Available records below:
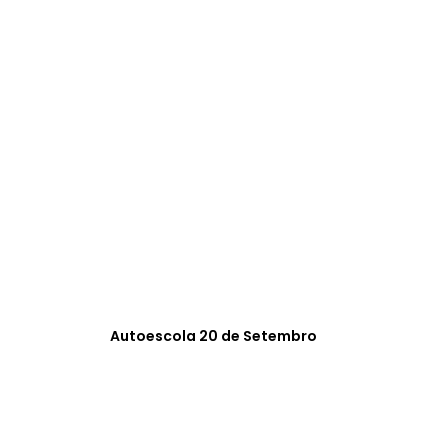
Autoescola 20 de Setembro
End of Available records.
Available records below:
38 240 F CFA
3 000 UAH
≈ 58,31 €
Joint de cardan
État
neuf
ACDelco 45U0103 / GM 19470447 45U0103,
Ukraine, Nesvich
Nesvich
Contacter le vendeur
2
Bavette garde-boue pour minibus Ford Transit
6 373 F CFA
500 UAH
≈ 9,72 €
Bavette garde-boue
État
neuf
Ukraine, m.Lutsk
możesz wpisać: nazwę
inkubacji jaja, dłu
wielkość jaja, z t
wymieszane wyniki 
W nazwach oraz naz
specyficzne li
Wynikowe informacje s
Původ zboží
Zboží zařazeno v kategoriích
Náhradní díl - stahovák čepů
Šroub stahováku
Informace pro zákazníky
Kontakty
End of Available records.
### Problem details
Scan the listing above and copy all lines containing the word "boue".

### Result of the task
Bavette garde-boue pour minibus Ford Transit
Bavette garde-boue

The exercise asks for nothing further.